Fue solo entonces cuando, convencido de que todo formaba parte de una terrible alucinación, volvió a girar la manilla de la puerta y entró con absoluta naturalidad. Entonces vio a su hija sentada en el alféizar de la ventana. Después echó un rápido y cauteloso vistazo al resto de la habitación y, para alivio de su equilibrio mental, no vio rastro del negro por ninguna parte. Horacio suspiró tranquilo. Aunque al acercarse a su hija le pareció ver a alguien corriendo por entre los matorrales, eso no significaba que tuviese que ser el negro que segundos antes había protagonizado su alucinación.

Se juró a sí mismo no volver a probar una gota más de esa dichosa ginebra.

9

—Oh, cariño —decía Katy Etxegarai mientras se vestía—, me has hecho disfrutar como nunca. Hoy he descubierto que soy multiorgásmica.

—Me alegro, bomboncito —dijo Lucy con ese tono afeminado que a Katy le parecía tan adorable—. Aunque lamento que no lo hayas descubierto antes. En realidad, creo que todas las mujeres sois multiorgásmicas. El problema es que los hombres suelen ser multitorpes.

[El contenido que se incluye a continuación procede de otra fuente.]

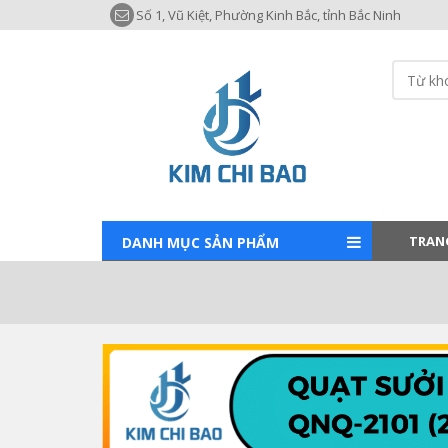
Số 1, Vũ Kiệt, Phường Kinh Bắc, tỉnh Bắc Ninh
TRAN
DANH MỤC SẢN PHẨM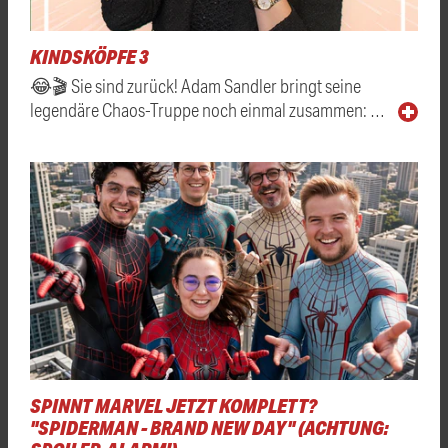
KINDSKÖPFE 3
😂🎬 Sie sind zurück! Adam Sandler bringt seine
legendäre Chaos-Truppe noch einmal zusammen: …
SPINNT MARVEL JETZT KOMPLETT?
"SPIDERMAN - BRAND NEW DAY" (ACHTUNG: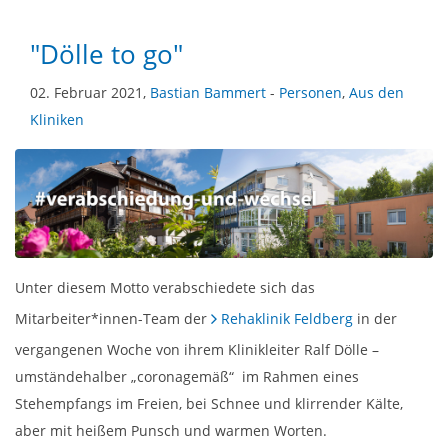
"Dölle to go"
02. Februar 2021,
Bastian Bammert
-
Personen
,
Aus den
Kliniken
Unter diesem Motto verabschiedete sich das
Mitarbeiter*innen-Team der
Rehaklinik Feldberg
in der
vergangenen Woche von ihrem Klinikleiter Ralf Dölle –
umständehalber „coronagemäß“ im Rahmen eines
Stehempfangs im Freien, bei Schnee und klirrender Kälte,
aber mit heißem Punsch und warmen Worten.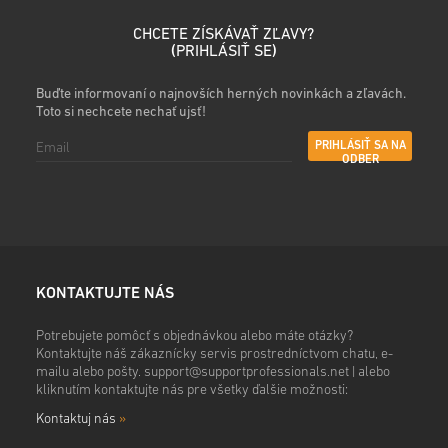
CHCETE ZÍSKÁVAŤ ZĽAVY?
(
PRIHLÁSIŤ SE
)
Buďte informovaní o najnovších herných novinkách a zľavách.
Toto si nechcete nechať ujsť!
PRIHLÁSIŤ SA NA
ODBER
KONTAKTUJTE NÁS
Potrebujete pomôcť s objednávkou alebo máte otázky?
Kontaktujte náš zákaznícky servis prostredníctvom chatu, e-
mailu alebo pošty.
support@supportprofessionals.net
| alebo
kliknutím kontaktujte nás pre všetky ďalšie možnosti:
Kontaktuj nás
»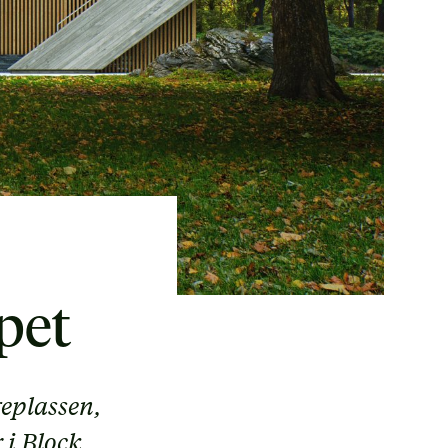
øpet
geplassen,
 i Block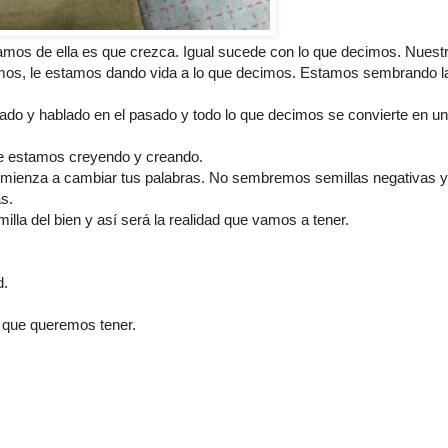
os de ella es que crezca. Igual sucede con lo que decimos. Nuest
amos, le estamos dando vida a lo que decimos. Estamos sembrando l
o y hablado en el pasado y todo lo que decimos se convierte en u
e estamos creyendo y creando.
comienza a cambiar tus palabras. No sembremos semillas negativas y
s.
illa del bien y así será la realidad que vamos a tener.
d.
 que queremos tener.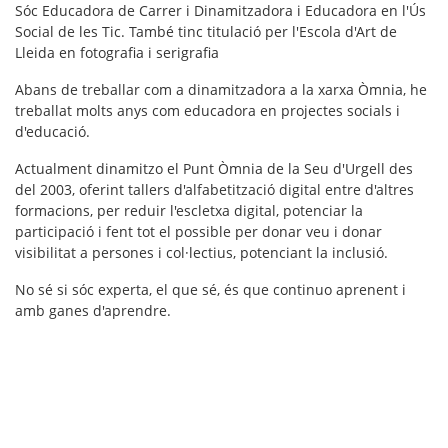
Sóc Educadora de Carrer i Dinamitzadora i Educadora en l'Ús
Social de les Tic. També tinc titulació per l'Escola d'Art de
Lleida en fotografia i serigrafia
Abans de treballar com a dinamitzadora a la xarxa Òmnia, he
treballat molts anys com educadora en projectes socials i
d'educació.
Actualment dinamitzo el Punt Òmnia de la Seu d'Urgell des
del 2003, oferint tallers d'alfabetització digital entre d'altres
formacions, per reduir l'escletxa digital, potenciar la
participació i fent tot el possible per donar veu i donar
visibilitat a persones i col·lectius, potenciant la inclusió.
No sé si sóc experta, el que sé, és que continuo aprenent i
amb ganes d'aprendre.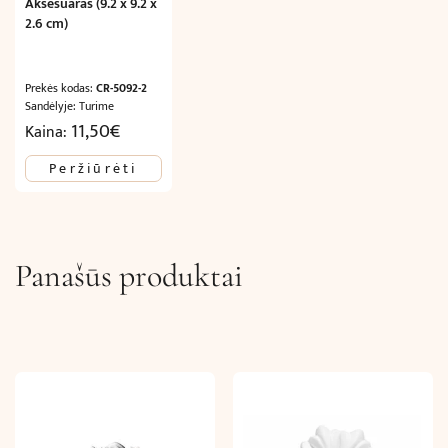
Aksesuaras (9.2 x 9.2 x
2.6 cm)
Prekės kodas:
CR-5092-2
Sandėlyje: Turime
11,50
€
Kaina:
Peržiūrėti
Panašūs produktai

Al decir esto las dos se echaron a reír. Antes de despedirse, Katy quiso apuntar el número de teléfono de aquella profesional. En el centro social para mayores había de todo y aquel día le apetecía probar las habilidades de la nueva contratación, una experiencia que sin duda volvería a repetir.

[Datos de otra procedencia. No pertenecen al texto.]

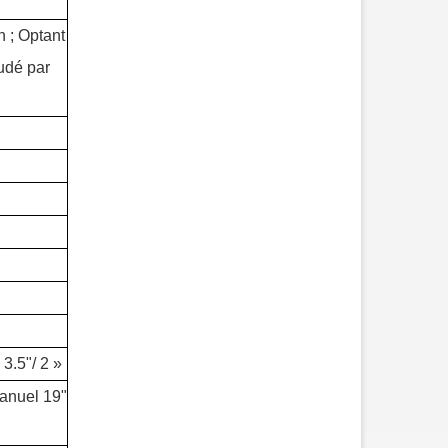
n ; Optant
oudé par
3.5"/ 2 »
emorque surbaissée
Remorque à pilier à plateau
ydraulique de 60 tonnes
anuel 19"
SUNSKY VEHICLE, un fabricant
de semi-remorques à plateau, a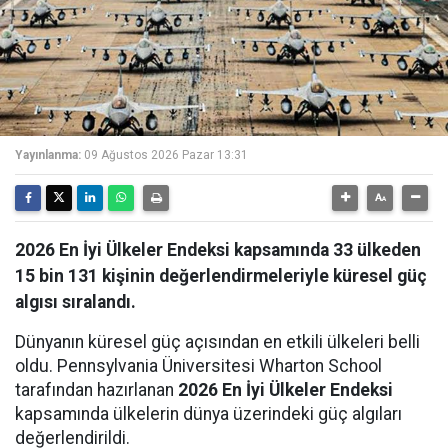
Yayınlanma:
09 Ağustos 2026 Pazar 13:31
2026 En İyi Ülkeler Endeksi kapsamında 33 ülkeden
15 bin 131 kişinin değerlendirmeleriyle küresel güç
algısı sıralandı.
Dünyanın küresel güç açısından en etkili ülkeleri belli
oldu. Pennsylvania Üniversitesi Wharton School
tarafından hazırlanan
2026 En İyi Ülkeler Endeksi
kapsamında ülkelerin dünya üzerindeki güç algıları
değerlendirildi.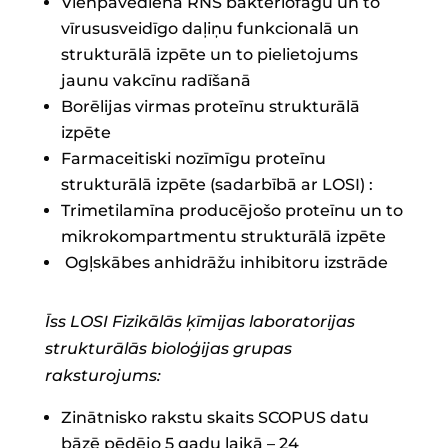
Vienpavediena RNS bakteriofāgu un to
vīrususveidīgo daļiņu funkcionalā un
strukturālā izpēte un to pielietojums
jaunu vakcīnu radīšanā
Borēlijas virmas proteīnu strukturālā
izpēte
Farmaceitiski nozīmīgu proteīnu
strukturālā izpēte (sadarbībā ar LOSI) :
Trimetilamīna producējošo proteīnu un to
mikrokompartmentu strukturālā izpēte
Ogļskābes anhidrāžu inhibitoru izstrāde
Īss LOSI Fizikālās ķīmijas laboratorijas
strukturālās bioloģijas grupas
raksturojums:
Zinātnisko rakstu skaits SCOPUS datu
bāzē pēdējo 5 gadu laikā – 24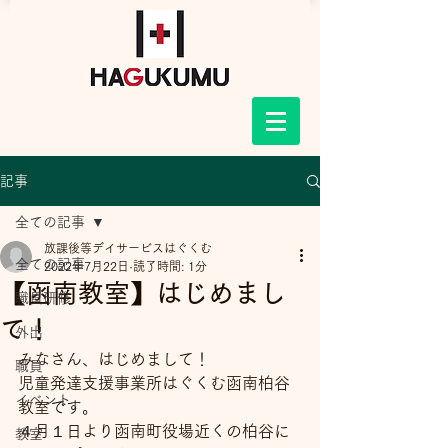
記事
全ての記事
放課後等デイサービスはぐくむ
全ての記事
2022年7月22日
読了時間: 1分
【函南教室】はじめまし
職員研修
て！
外出
みなさん、はじめまして！
職員
児童発達支援事業所はぐくむ函南柏谷
イベント
教室です。
４月１日より函南町役場近くの柏谷に
教室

Cuando salió del centro con el ánimo renovado y se dirigió hasta su coche, vio algo que le llamó la atención. Era un Audi de color gris con los cristales traseros tintados, un coche muy parecido al que conducía su marido. Estaba aparcado al otro lado del parking y caminó hasta él con cierta curiosidad. Sabía que Sigfrido solía engañarla con otras mujeres, pero coincidir con él en el mismo lugar donde ella lo engañaba con otros hombres era una casualidad de lo más sorprendente. Y era evidente que aquel vehículo tenía toda la pinta de ser el suyo. Llevaba la misma banderita nacional anudada al retrovisor interior, los mismos asientos de cuero y creía recordar que hasta la misma matrícula. Katy miró a su alrededor. Así que el muy granuja se dedicaba a pasar parte de su tiempo como diputado frecuentando aquellos espacios de ocio en vez de hacer todo lo posible por no permitir que la reforma de la ley saliera adelante. Vaya, esa sí que era buena, pensó Katy mientras entraba en ebullición. Luego se apoyó en el coche y analizó la situación.

Al cabo de unos minutos una idea pasó por su cabeza. Sacó el móvil de su bolsillo y buscó el nombre de Lucy, decidida a contratar sus servicios para realizar otro trabajito especial.

—Soy yo, querida —dijo en un tono cordial—. ¿Estás ocupada? ¿De veras? Genial. Quisiera pedirte un favor. Un gran favor. Y te aseguro que te pagaré muy bien. ¿Puedo verte ahora? Sí, ya sé que te acabo de ver, pero se me ha ocurrido algo que creo que nos va a divertir mucho más… ¿En la sala cinco? De acuerdo. Voy para allá y te explico.

Katy volvió a entrar en el centro social para mayores y preguntó por la sala en la que se encontraba Sigfrido del Río y Villescas. Al principio la recepcionista se mostró un poco reacia a dar ese tipo de información confidencial, pero teniendo en cuenta que la clienta era la mujer de la persona por la que preguntaba, que ambos eran a su vez clientes habituales del centro y que, al parecer, pretendía darle una sorpresa para satisfacer alguna extraña perversión sexual de pareja, optó por decirle dónde se encontraba. Por lo visto, Sigfrido acababa de llegar y estaba esperando el servicio contratado en la sala dos.

—¿Puede pedirle a la chica que tiene asignada que le ate a la cama y abandone la habitación durante un par de minutos? —preguntó Katy a la recepcionista.

—Veré qué puedo hacer —dijo esta antes de hacer una llamada.

Segundos después Katy entraba por la puerta secreta de la capilla y se dirigía con paso decidido hasta la sala en la que estaba Lucy. Si para Sigfrido todo eso del aborto libre siempre había sido cosa de feministas aburridas o de mujeres obsesionadas con defender la vida de un feto cualquiera, desde aquel día trataría de demostrarle que debía tomarse ese asunto como algo prioritario. Aún recordaba la conversación mantenida con Sigfrido semanas atrás mientras desayunaban.